The coronavirus ‘emergency brake’ is set to be mandatory across Germany soon. But Hamburg has already had tougher Covid measures in place for weeks, including a curfew - and it appears to be working.

ANALYSIS: Is Hamburg proof that an 'emergency brake' can get Covid-19 cases down?
People sitting outside in Hamburg on April 12th. Photo: DPA

Chancellor Angela Merkel and the leaders of Germany’s 16 states agreed during their Covid meeting in March to bring in tougher protective measures to regions where Covid-19 infections go up – this was called the ’emergency brake’ mechanism, aimed at slowing down the spread.

However, as we’ve seen in recent weeks, many states opted to go their own way, prompting the federal government to change the law to force states to put in place stronger rules if coronavirus infections go up.

READ ALSO: Germany scrambles to pass national coronavirus law

One state that has followed the ’emergency brake’ rule more than others is Hamburg.

What happened in Hamburg?

When the Hanseatic city exceeded the threshold of 100 Covid-19 infections per 100,000 residents for three days in a row in mid-March, mayor Peter Tschentscher (Social Democrats) reversed opening steps.

For several weeks now, Hamburg has been in a more restricted lockdown than other federal states, which have largely shied away from this move despite the increasing number of infections.

In Berlin, for example, shops have been allowed to stay open for people with a negative rapid Covid-19 test result.

These are the emergency brake rules that currently apply in Hamburg:

  • Non-essential shops are closed – some were only open a few days before the tougher shutdown came in. For a month now, only click and collect (ordering online and picking up in the shop) has been allowed
  • Private get-togethers with friends, relatives and acquaintances are possible for your own household with one other person from another household. Children up to 14 are not included. People are encouraged to cut socialising down to a minimum
  • A night-time curfew between 9pm and 5am was brought in at the beginning of April. A curfew had never happened before in Hamburg during the coronavirus crisis

READ MORE: Hamburg to introduce curfew amid rising Covid-19 cases

Have the restrictions paid off? A look at the data shows that Hamburg has been slowing down the spread of the virus – and curfews are likely to have played an important role, reported Spiegel in an investigation.

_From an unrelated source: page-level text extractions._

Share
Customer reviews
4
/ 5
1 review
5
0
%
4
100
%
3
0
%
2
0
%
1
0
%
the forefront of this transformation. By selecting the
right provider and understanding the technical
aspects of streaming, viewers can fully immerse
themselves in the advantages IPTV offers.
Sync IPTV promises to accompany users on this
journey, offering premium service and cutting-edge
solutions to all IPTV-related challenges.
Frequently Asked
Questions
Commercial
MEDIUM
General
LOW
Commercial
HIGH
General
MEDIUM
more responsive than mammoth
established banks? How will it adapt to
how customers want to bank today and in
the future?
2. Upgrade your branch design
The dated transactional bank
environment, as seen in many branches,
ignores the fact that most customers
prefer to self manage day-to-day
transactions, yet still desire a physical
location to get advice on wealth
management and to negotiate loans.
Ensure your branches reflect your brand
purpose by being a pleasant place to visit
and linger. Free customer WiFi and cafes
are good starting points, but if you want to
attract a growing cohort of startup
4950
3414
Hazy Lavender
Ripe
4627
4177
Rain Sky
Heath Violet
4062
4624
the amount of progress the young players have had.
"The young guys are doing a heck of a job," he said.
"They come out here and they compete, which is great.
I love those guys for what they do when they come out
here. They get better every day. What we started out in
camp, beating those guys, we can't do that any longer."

The number of new infections per 100,000 residents in the past seven days has been falling in Hamburg since last Wednesday. The incidence value is now 112.8 as of Wednesday April 21st, Robert Koch Institute (RKI) figures show, compared to 140.9 just over a week ago.

Just before the curfew came into force, the 7-day incidence stood at around 164.

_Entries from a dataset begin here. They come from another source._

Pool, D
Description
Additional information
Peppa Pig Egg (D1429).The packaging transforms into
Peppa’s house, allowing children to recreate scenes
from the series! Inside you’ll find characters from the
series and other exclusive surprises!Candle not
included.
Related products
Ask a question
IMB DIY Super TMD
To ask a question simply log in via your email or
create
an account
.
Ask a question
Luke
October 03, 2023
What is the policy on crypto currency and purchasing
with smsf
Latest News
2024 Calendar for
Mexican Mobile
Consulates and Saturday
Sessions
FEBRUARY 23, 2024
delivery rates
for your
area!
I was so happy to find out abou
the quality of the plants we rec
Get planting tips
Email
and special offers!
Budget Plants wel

The chart below by the Hamburg government shows the 7-day incidence going down recently.

Hamburg currently has the second lowest number of Covid cases per 100,000 residents in seven days out of all the German states. The top performing state is Schleswig-Holstein with a 7-day incidence of 71.9.

The average 7-day incidence across Germany stands at 160.1.

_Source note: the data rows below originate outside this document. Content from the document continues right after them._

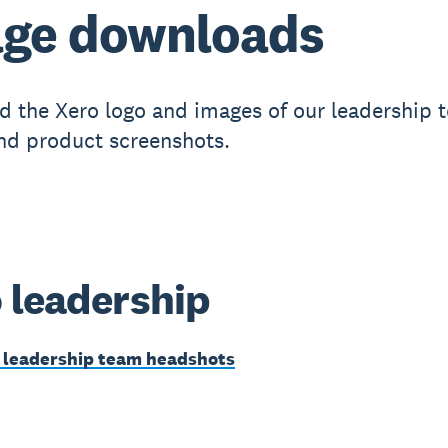
mage downloads
 the Xero logo and images of our leadership 
and product screenshots.
 leadership
leadership team headshots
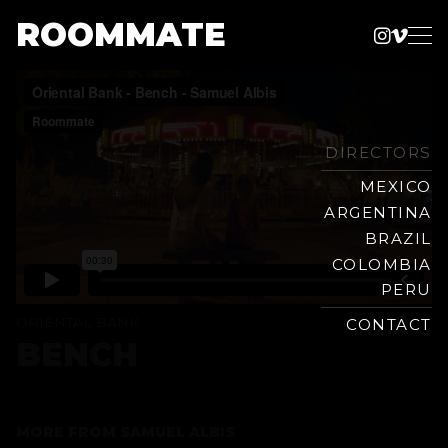
ROOMMATE
Instag
Vime
Production
Skip
Company
to
content
DIRECTORS
MEXICO
ARGENTINA
BRAZIL
COLOMBIA
PERU
ORIENTAL BANK
CONTACT
BENCH
MORE FROM
SAMUEL ALBIS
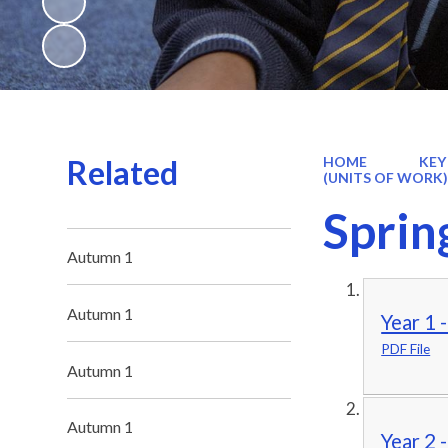
Related
HOME
KEY
(UNITS OF WORK
Sprin
Autumn 1
Autumn 1
Year 1 
PDF File
Autumn 1
Autumn 1
Year 2 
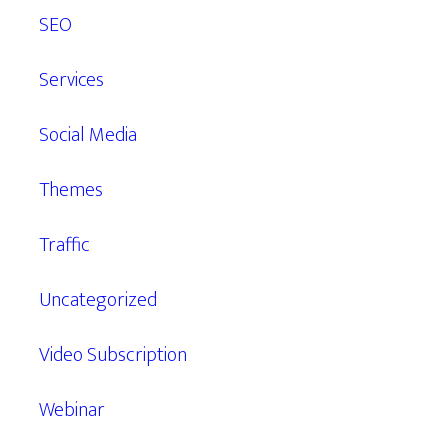
SEO
Services
Social Media
Themes
Traffic
Uncategorized
Video Subscription
Webinar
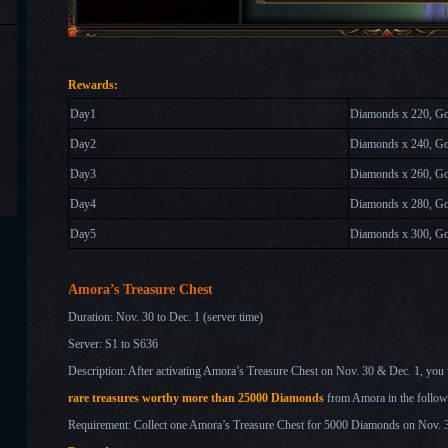
Rewards:
Day1
Diamonds x 220, Go
Day2
Diamonds x 240, Go
Day
3
Diamonds x 260, Gol
Day
4
Diamonds x 280, Go
Day
5
Diamonds x 300, Go
Amora’s Treasure Chest
Duration: Nov. 30
to Dec. 1
(server time)
Server: S1 to S636
Description: After activating Amora’s Treasure Chest on Nov. 30 & Dec. 1
, you 
rare treasures worthy more than 25000 Diamonds
from Amora in the follow
Requirement: Collect one Amora’s Treasure Chest for 5000 Diamonds on Nov.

In general there’s a positive trend emerging in the northern city-state. According to Hamburg authorities, there were 227 new coronavirus cases reported on Tuesday in the city – 42 less than a week ago.

The figures show that the curfew in Hamburg is working, said senate spokesman Marcel Schweitzer at a press conference on Tuesday. “We are seeing the first success, but we are still far from the target.”

Hamburg senator Andy Grote said the city is practically empty after 9pm and police had reported very few violations of the curfew.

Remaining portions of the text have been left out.